I found nothing from another kid. No other survivors. I knew there had to be more of us but I had no way to connect with them. That’s when I promised myself I would write the book I couldn’t find in the libraries or bookstores. I didn’t want any other kids to feel alone.
Life went on. I met another Gay Dad “kid” in 2011, which led to another connection, and more discussion. Blogs. That book I wanted to write. Maybe we could write it together.
We started The Gay Dad Project in August of 2012 and the response has been incredible. We have connected with many other kids, other gay parents, and even other straight spouses. Some of the stories are happy, some of them are sad; all deserve to be told.
Those of us involved in The Gay Dad Project now have plans to make a documentary film to share with the world as both an informative and personal look at what happens when people are not able to marry for love. The Indiegogo fundraising campaignconcludes in less than a week and we are nearly 50% funded.

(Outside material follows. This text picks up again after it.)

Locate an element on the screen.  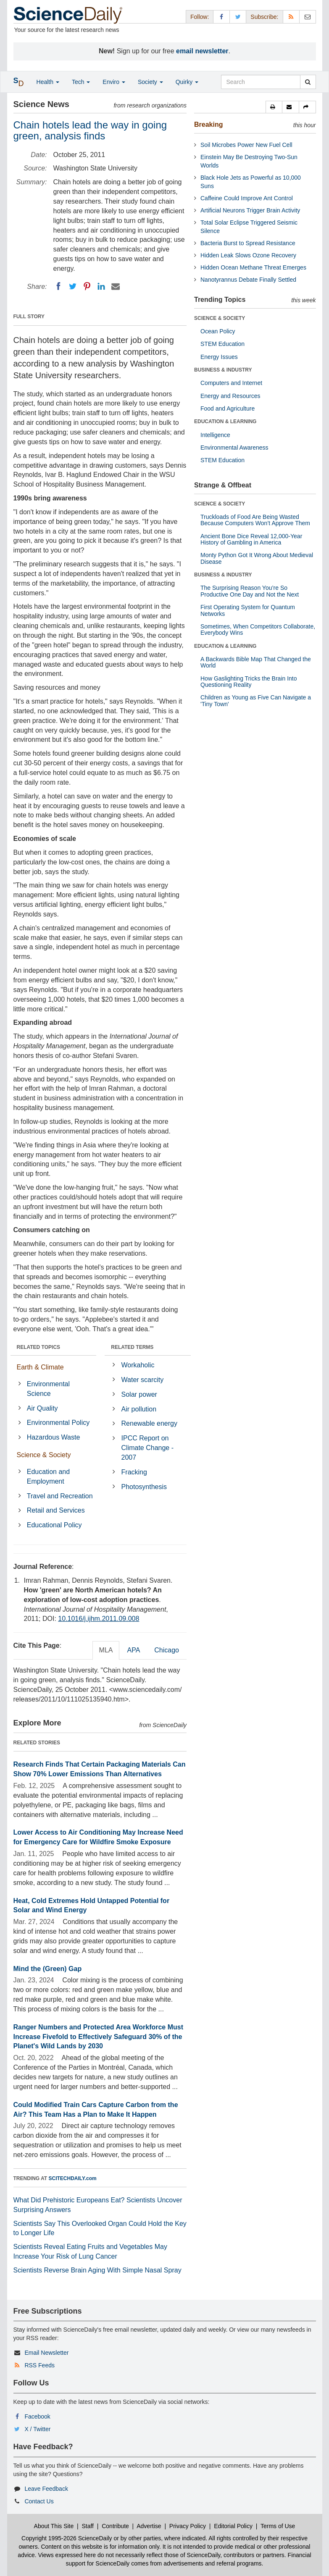
Children as Young as Five Can Navigate a 'Tiny Town' is located at coordinates (255, 700).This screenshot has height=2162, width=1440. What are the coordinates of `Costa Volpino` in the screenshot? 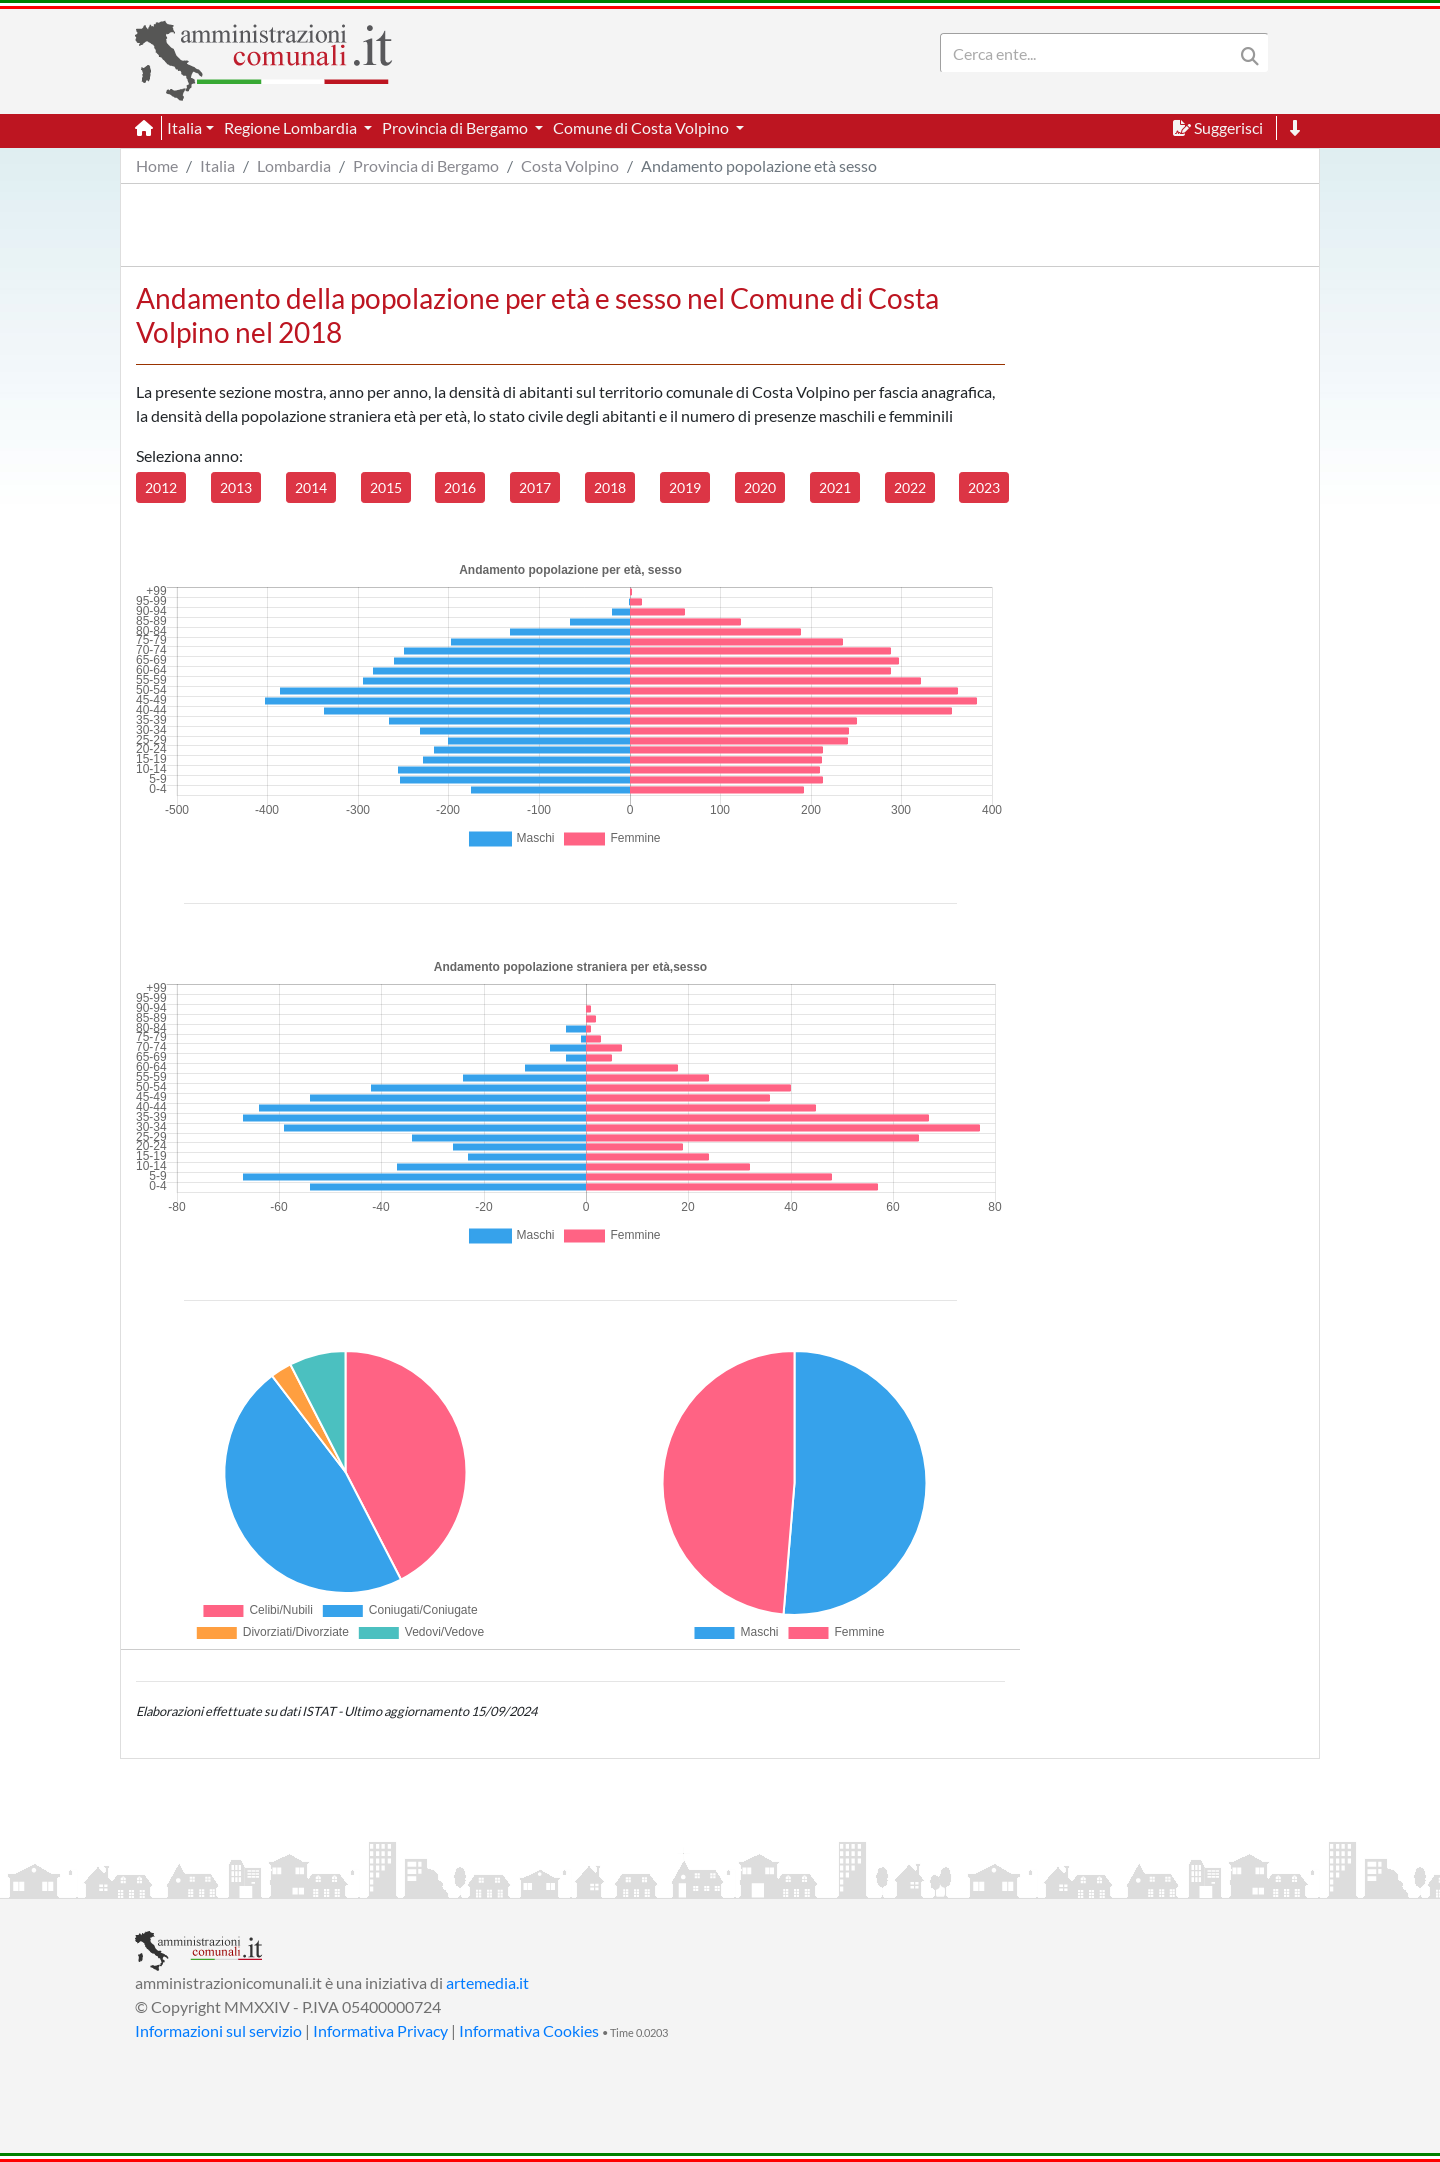 It's located at (570, 165). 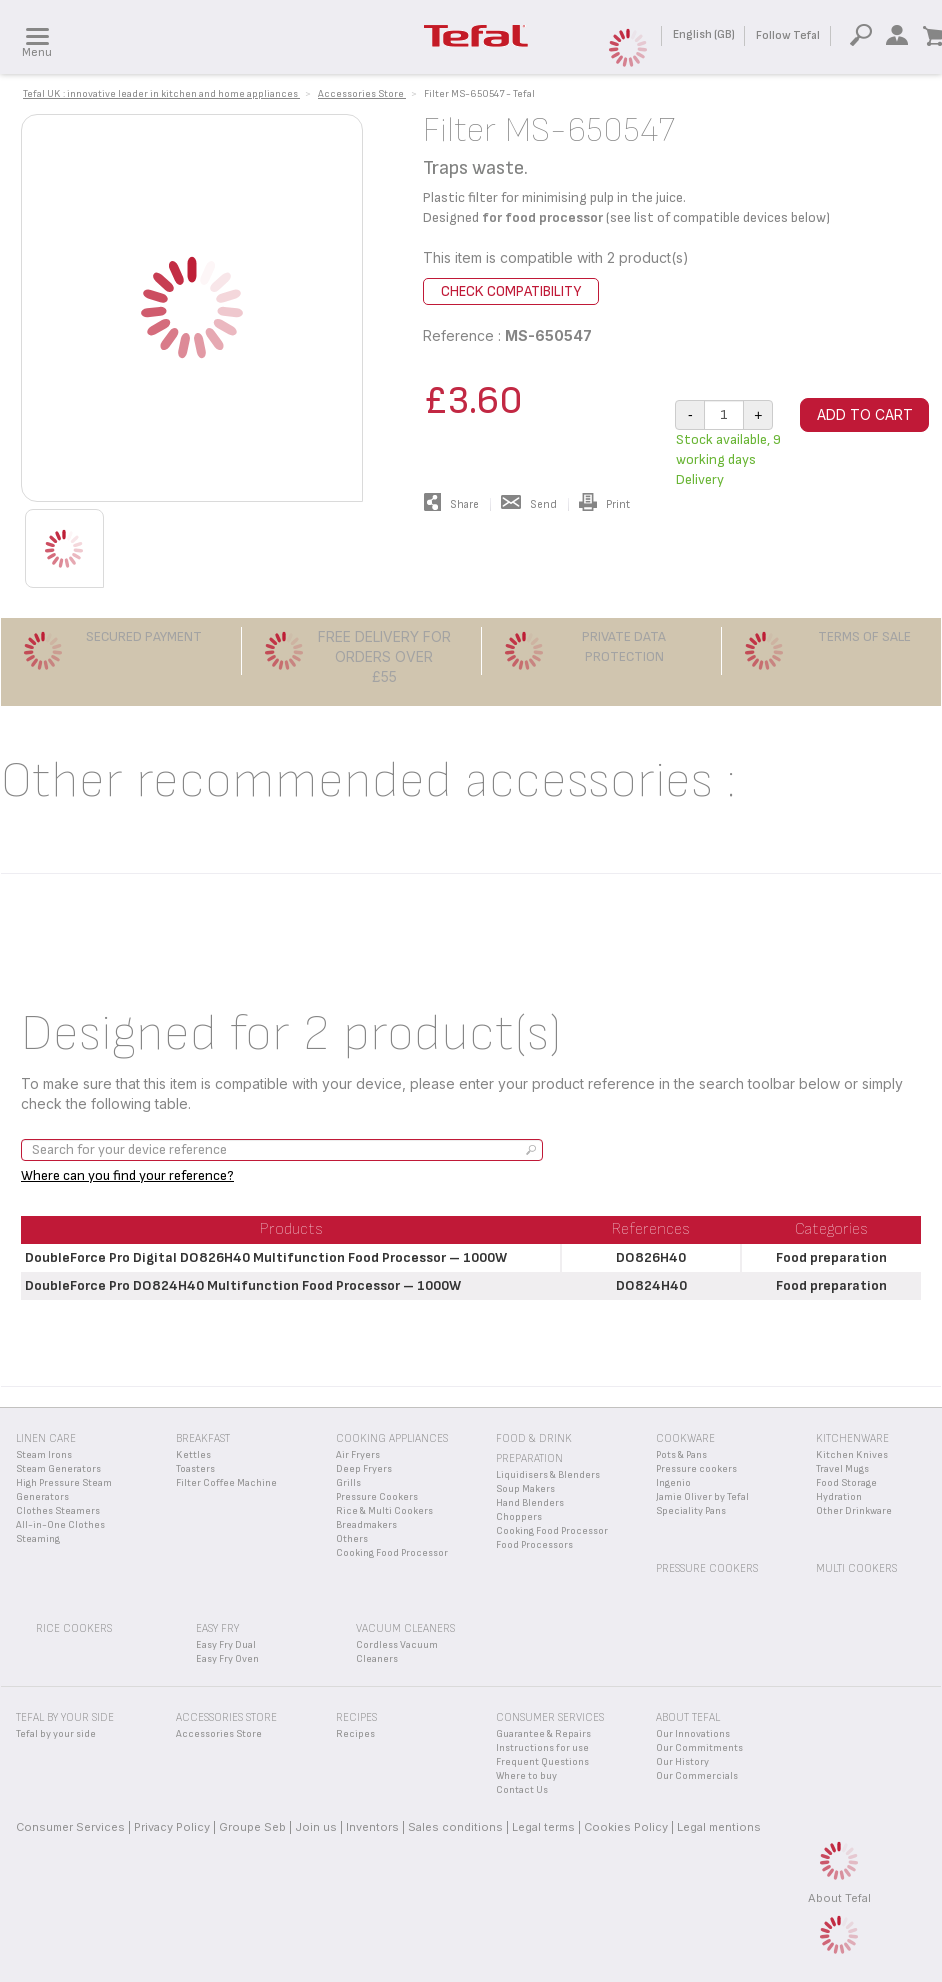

My life has been changed in simply meeting other kids that come from families like mine and I hope that through The Gay Dad Project I am able to reach out and change other lives. There are kids in their 40s and 50s who have never spoken about their gay parents. There are kids in their teens who have just learned about their parent’s sexual orientation. I want all these kids to know that they are normal.
Not one of us is crazy. And now, none of us need to feel alone.
Amie Shea is part of the co-founding dream team behind The Gay Dad Project. She is passionate about human rights and LGBT causes, often shares her personal gay dad stories on The Gay Dad Project blog, and has appeared as a guest on The Ricki Lake Show and been a guest on various radio shows. Amie loves to travel. She is now living and studying in Uppsala, Sweden. Click here for the link to The Gay Dad Project trailer and information on the Indiegogo fundraising efforts behind the project.

















Beautiful work Amie
Thank you for sharing
- Dominie
Thanks Dominie! It’s not always easy to think about these times or share these memories but I know I’m not the only one. So that makes it all worth it.
I think what you’re doing is fantastic, Amie. (Is it weird that I feel like I know you from watching you on TV?)
Awe thanks Greta. Not weird at all to feel like you know me … I shared some stuff on TV that I haven’t always shared with everyone …. so in a way, maybe you know me better than some people who have known me for years.
Are you in the KC area? Maybe we’ll see each other when I’m in town!?